Commissioner Bud Selig has tried to retire before, but baseball's owners have always convinced him to stay. Now, apparently, his decision is firm and the 2014 season will be the last for Selig, who has presided over record economic growth but also the downfall of big-name players linked to performance-enhancing drugs.
"I am grateful to the owners throughout Major League Baseball for their unwavering support and for allowing me to lead this great institution," Selig, 79, said Thursday in a statement. Selig, whose term ends Jan. 24, 2015, said he will soon announce a transition plan. MLB VP Rob Manfred appears to be high on the list of possible successors. Blue Jays president Paul Beeston, Dodgers president Stan Kasten and Braves president John Schuerholz also have been mentioned.
Selig, a former owner of the Milwaukee Brewers, took over as acting commissioner in 1992 when Fay Vincent jocularly announced he was removing himself "in the best interests of baseball."
Selig said he did not want the job to be permanent, but was elected in 1998 and re-signed in 2001, 2004, 2008 and 2012. After the 1994 World Series was lost to a work stoppage, Selig stabilized what had been a contentious period of labor strife with uninterrupted play guaranteed through at least 2016. Industry revenues grew from $1.2 billion in 1992 to $7.5 billion in 2012, MLB said. Along the way, Selig was the steward for ushering in more balanced revenue sharing, interleague play, wild-card playoff berths and, by next season, the likelihood of expanded replays on disputed calls.

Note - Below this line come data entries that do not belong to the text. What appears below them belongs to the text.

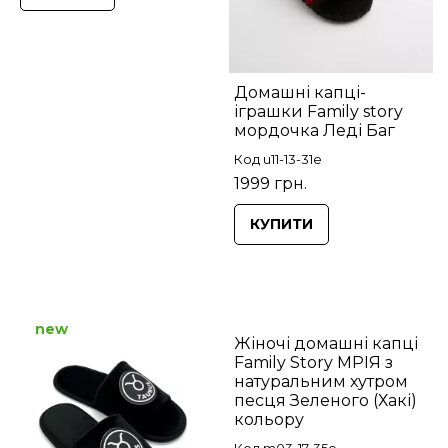
Домашні капці-
іграшки Family story
мордочка Леді Баг
Код u11-13-31e
1999 грн.
КУПИТИ
new
Жіночі домашні капці
Family Story МРІЯ з
натуральним хутром
песця Зеленого (Хакі)
кольору
Код m03-17-35e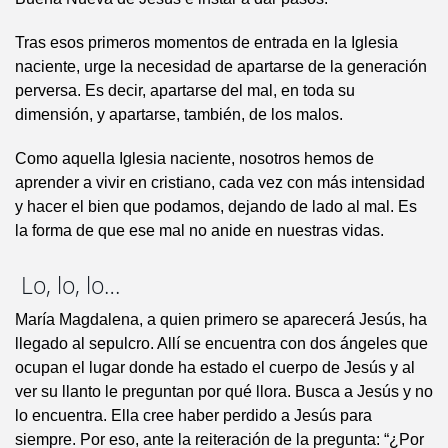
Tras esos primeros momentos de entrada en la Iglesia
naciente, urge la necesidad de apartarse de la generación
perversa. Es decir, apartarse del mal, en toda su
dimensión, y apartarse, también, de los malos.
Como aquella Iglesia naciente, nosotros hemos de
aprender a vivir en cristiano, cada vez con más intensidad
y hacer el bien que podamos, dejando de lado al mal. Es
la forma de que ese mal no anide en nuestras vidas.
Lo, lo, lo…
María Magdalena, a quien primero se aparecerá Jesús, ha
llegado al sepulcro. Allí se encuentra con dos ángeles que
ocupan el lugar donde ha estado el cuerpo de Jesús y al
ver su llanto le preguntan por qué llora. Busca a Jesús y no
lo encuentra. Ella cree haber perdido a Jesús para
siempre. Por eso, ante la reiteración de la pregunta: “¿Por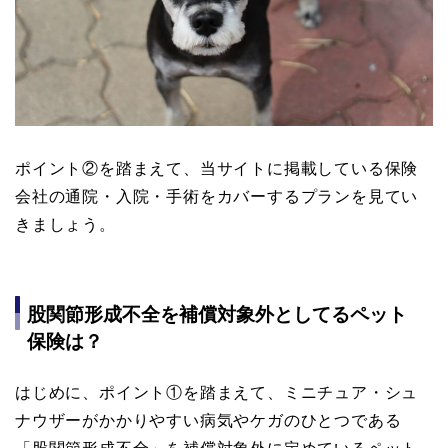
ポイント②を踏まえて、当サイトに掲載している保険
会社の通院・入院・手術をカバーするプランを見てい
きましょう。
股関節形成不全を補償対象外としてるペット
保険は？
はじめに、ポイント①を踏まえて、ミニチュア・シュ
ナウザーがかかりやすい病気やケガのひとつである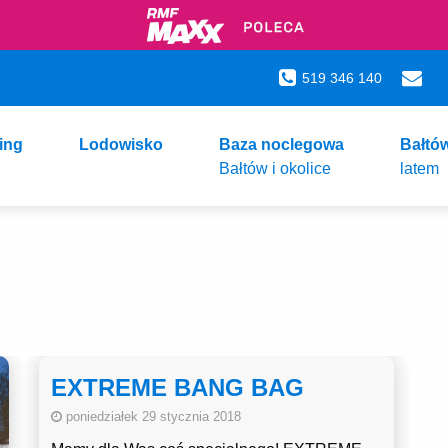
519 346 140
ing
Lodowisko
Baza noclegowa
Bałtó
Bałtów i okolice
latem
EXTREME BANG BAG
poniedziałek 29 stycznia 2018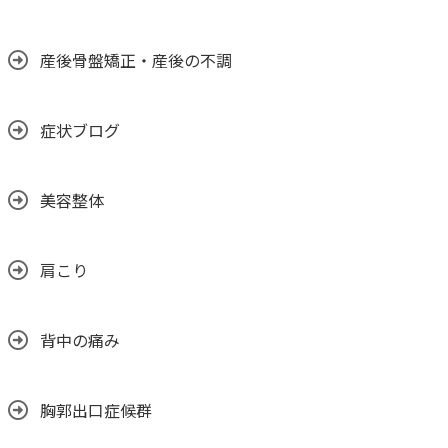
産後骨盤矯正・産後の不調
症状ブログ
美容整体
肩こり
背中の痛み
胸郭出口症候群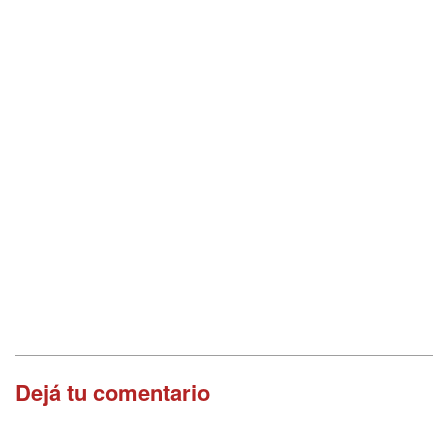
Dejá tu comentario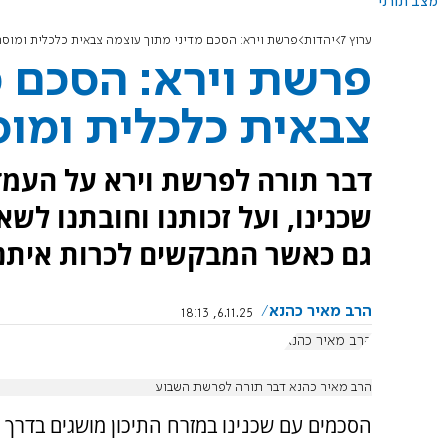
מצב תורני
ערוץ 7
יהדות
פרשת וירא: הסכם מדיני מתוך עוצמה צבאית כלכלית ומוסר
פרשת וירא: הסכם מ
צבאית כלכלית ומוס
דבר תורה לפרשת וירא על העמד
שכנינו, ועל זכותנו וחובתנו לש
גם כאשר המבקשים לכרות איתנ
הרב מאיר כהנא
6.11.25, 18:13
הרב מאיר כהנא
הרב מאיר כהנא דבר תורה לפרשת השבוע
הסכמים עם שכנינו במזרח התיכון מושגים בדרך 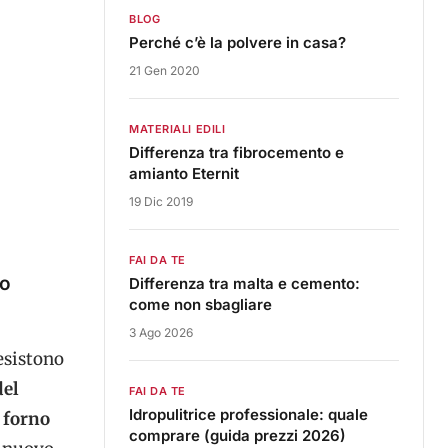
BLOG
Perché c’è la polvere in casa?
21 Gen 2020
MATERIALI EDILI
Differenza tra fibrocemento e
amianto Eternit
19 Dic 2019
FAI DA TE
no
Differenza tra malta e cemento:
come non sbagliare
3 Ago 2026
esistono
del
FAI DA TE
Idropulitrice professionale: quale
a forno
comprare (guida prezzi 2026)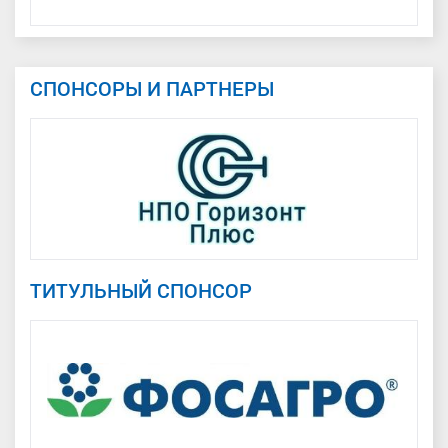
СПОНСОРЫ И ПАРТНЕРЫ
ТИТУЛЬНЫЙ СПОНСОР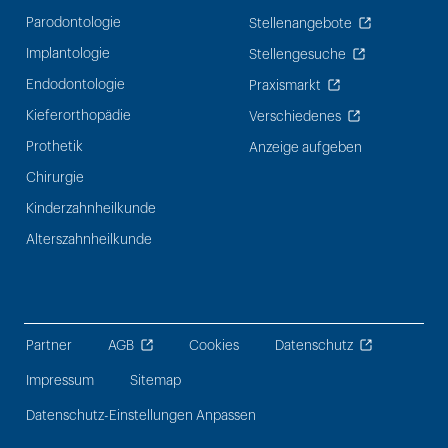
Parodontologie
Stellenangebote
Implantologie
Stellengesuche
Endodontologie
Praxismarkt
Kieferorthopädie
Verschiedenes
Prothetik
Anzeige aufgeben
Chirurgie
Kinderzahnheilkunde
Alterszahnheilkunde
Partner
AGB
Cookies
Datenschutz
Impressum
Sitemap
Datenschutz-Einstellungen Anpassen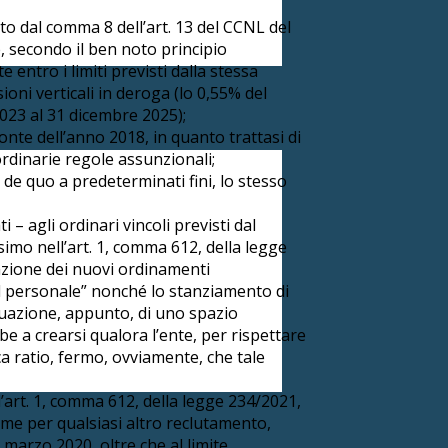
ato dal comma 8 dell’art. 13 del CCNL del
, secondo il ben noto principio
ntro i limiti previsti dalla stessa
oni verticali in deroga (lo 0,55% del
2023 al 31 dicembre 2025);
monte dell’anno 2018, in quanto trattasi di
ordinarie regole assunzionali;
 de quo a predeterminati fini, lo stesso
– agli ordinari vincoli previsti dal
simo nell’art. 1, comma 612, della legge
cazione dei nuovi ordinamenti
del personale” nonché lo stanziamento di
viduazione, appunto, di uno spazio
bbe a crearsi qualora l’ente, per rispettare
ca ratio, fermo, ovviamente, che tale
all’art. 1, comma 612, della legge 234/2021,
ome per qualsiasi altro reclutamento,
7 marzo 2020, oltre che al limite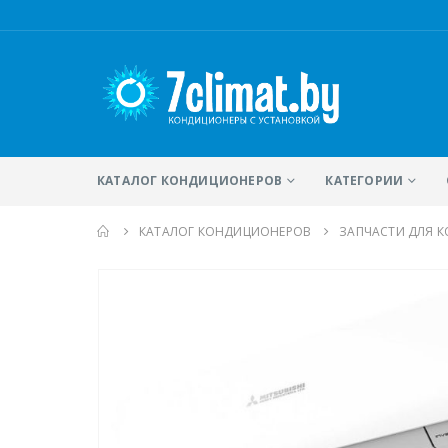
КАТАЛОГ КОНДИЦИОНЕРОВ
КАТЕГОРИИ
КАТАЛОГ КОНДИЦИОНЕРОВ
ЗАПЧАСТИ ДЛЯ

But the specter of PEDs in the sport has often clouded Selig's highlight reel. Potential Hall of Famers Barry Bonds, Mark McGwire and Sammy Sosa were stained by the allegations that started in the 1990s. Later, it centered on Roger Clemens and more recently, Alex Rodriguez and Ryan Braun topped a list of 14 players in the Biogenesis probe. The Rodriguez case is pending.
Biogenesis occurred despite what Selig has referred to as the "most comprehensive drug program in pro sports." Former senator George Mitchell, who investigated drugs in MLB in a 2007 report, lauded Selig's efforts, saying in a statement, "In the years since I issued the report, I have been pleased that the commissioner has brought baseball to a leadership stature on the issue of performance-enhancing drugs in sports and to an example that now stands out as worthy of emulation."
Sports economist Andrew Zimbalist, who authored "In The Best Interests of Baseball: The Revolutionary Reign of Bud Selig," said the outgoing commissioner ultimately will have a positive legacy. "Because we have the A-Rod story, the Ryan Braun story, people are still thinking a lot about steroids," he said. "From a broad sweep historical perspective people look back and say this is what Selig says it is: a golden age of baseball."